Prompt
Filter the entries down to the lines containing "sobre", and copy those lines.

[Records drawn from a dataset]
========
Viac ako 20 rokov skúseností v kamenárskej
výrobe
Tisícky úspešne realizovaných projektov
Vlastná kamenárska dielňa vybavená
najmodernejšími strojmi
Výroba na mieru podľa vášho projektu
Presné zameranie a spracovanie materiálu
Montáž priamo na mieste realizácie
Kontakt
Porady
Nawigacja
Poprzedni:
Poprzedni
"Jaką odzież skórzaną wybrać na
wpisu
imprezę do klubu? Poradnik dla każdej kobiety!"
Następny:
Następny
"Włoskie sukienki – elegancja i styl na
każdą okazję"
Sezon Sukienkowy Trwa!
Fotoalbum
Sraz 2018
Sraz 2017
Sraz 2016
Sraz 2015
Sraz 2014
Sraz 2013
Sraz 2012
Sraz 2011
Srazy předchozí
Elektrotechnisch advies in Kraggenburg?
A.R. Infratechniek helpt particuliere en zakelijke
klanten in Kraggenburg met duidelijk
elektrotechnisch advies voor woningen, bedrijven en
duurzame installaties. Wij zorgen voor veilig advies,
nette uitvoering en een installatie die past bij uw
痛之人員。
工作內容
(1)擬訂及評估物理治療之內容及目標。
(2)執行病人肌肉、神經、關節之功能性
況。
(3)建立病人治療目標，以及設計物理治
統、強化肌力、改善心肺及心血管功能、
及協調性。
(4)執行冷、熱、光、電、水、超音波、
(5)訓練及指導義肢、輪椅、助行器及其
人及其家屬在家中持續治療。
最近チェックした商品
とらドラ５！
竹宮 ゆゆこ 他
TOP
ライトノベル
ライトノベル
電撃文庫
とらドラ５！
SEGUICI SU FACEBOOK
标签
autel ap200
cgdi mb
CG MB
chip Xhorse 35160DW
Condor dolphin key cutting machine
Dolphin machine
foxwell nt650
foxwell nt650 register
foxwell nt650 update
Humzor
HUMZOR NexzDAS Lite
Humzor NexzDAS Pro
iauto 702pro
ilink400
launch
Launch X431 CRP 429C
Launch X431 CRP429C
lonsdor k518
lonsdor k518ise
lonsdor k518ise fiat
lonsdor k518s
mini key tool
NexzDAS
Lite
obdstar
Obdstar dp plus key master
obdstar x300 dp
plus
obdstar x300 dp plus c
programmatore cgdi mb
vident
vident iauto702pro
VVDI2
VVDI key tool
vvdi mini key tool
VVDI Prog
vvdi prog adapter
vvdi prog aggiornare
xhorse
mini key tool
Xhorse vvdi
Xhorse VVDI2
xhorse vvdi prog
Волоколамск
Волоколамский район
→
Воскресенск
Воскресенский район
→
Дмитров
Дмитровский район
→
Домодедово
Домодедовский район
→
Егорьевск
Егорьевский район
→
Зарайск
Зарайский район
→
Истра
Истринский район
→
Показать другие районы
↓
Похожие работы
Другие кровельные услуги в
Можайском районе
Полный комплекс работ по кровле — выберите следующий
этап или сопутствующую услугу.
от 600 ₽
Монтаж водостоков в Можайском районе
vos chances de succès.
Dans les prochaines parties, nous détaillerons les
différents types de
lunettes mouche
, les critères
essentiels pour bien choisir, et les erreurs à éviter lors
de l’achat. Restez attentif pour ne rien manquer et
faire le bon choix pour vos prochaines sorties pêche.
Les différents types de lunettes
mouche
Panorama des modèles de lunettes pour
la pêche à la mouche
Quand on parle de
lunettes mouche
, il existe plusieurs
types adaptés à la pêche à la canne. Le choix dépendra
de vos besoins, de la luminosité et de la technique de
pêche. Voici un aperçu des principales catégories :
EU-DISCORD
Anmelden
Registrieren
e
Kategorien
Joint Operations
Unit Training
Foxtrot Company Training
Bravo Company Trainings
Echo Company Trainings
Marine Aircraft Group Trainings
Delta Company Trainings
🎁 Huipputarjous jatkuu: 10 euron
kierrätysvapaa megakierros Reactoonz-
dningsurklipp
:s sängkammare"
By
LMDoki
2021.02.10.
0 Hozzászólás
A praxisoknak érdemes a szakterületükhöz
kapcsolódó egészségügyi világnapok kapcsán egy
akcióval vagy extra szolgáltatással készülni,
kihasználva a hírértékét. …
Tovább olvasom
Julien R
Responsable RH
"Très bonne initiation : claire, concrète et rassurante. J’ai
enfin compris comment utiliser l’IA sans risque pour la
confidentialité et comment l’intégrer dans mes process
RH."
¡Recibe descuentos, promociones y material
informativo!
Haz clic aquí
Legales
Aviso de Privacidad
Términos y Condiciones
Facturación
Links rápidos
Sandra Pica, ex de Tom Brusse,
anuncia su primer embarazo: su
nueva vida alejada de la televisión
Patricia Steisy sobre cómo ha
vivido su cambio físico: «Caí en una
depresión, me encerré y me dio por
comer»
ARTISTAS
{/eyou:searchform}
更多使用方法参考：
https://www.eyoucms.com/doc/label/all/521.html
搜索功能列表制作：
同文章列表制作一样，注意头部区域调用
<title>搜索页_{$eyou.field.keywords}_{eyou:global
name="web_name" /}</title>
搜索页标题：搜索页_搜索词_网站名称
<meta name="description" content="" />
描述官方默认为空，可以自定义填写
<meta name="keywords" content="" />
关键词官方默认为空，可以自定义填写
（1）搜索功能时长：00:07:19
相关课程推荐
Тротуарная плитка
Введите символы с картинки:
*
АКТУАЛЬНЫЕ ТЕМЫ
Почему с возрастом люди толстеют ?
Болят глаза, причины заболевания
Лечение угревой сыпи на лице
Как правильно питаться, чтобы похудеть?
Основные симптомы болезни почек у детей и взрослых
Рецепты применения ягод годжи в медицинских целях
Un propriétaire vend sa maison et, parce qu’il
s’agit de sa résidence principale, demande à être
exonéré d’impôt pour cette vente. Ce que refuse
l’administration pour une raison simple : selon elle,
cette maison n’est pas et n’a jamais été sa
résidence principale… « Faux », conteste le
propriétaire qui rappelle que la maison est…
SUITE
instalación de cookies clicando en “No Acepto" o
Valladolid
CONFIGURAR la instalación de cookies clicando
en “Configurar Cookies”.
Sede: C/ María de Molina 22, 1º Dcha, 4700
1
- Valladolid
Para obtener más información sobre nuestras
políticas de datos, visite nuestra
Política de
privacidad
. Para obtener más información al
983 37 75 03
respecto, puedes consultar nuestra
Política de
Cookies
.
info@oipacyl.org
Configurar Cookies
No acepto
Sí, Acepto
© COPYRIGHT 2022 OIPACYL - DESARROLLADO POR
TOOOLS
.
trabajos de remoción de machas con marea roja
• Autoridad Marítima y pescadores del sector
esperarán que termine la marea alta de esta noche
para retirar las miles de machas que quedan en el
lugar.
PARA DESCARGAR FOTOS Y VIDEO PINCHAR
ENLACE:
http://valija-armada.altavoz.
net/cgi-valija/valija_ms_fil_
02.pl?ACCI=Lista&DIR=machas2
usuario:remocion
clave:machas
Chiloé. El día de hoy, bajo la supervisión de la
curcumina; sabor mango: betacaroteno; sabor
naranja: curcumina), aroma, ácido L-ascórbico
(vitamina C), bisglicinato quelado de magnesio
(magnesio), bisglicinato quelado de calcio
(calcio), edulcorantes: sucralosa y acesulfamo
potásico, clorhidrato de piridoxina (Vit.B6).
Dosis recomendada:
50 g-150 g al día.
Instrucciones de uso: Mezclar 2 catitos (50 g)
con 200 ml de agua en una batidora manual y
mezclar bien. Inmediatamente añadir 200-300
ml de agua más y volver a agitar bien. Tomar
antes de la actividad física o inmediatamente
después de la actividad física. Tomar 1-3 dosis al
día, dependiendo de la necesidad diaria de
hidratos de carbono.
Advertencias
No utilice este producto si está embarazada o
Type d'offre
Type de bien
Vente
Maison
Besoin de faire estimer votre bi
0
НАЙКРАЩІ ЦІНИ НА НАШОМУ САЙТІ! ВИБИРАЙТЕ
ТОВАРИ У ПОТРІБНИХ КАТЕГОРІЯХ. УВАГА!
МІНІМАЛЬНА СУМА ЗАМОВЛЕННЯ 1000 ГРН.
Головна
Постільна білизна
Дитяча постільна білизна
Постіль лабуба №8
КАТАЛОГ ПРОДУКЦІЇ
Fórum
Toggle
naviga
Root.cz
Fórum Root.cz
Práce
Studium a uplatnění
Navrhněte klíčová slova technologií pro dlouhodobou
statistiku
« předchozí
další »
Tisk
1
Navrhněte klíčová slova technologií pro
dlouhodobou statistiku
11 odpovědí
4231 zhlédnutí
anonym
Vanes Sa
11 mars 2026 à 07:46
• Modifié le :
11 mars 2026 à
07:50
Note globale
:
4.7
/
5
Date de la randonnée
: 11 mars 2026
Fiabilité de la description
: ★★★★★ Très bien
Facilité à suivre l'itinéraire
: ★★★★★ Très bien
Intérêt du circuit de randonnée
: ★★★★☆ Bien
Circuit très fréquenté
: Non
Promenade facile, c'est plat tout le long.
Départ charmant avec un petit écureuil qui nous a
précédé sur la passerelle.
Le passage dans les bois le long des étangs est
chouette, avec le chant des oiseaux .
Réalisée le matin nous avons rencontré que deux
========
Result of the task
Patricia Steisy sobre cómo ha
Para obtener más información sobre nuestras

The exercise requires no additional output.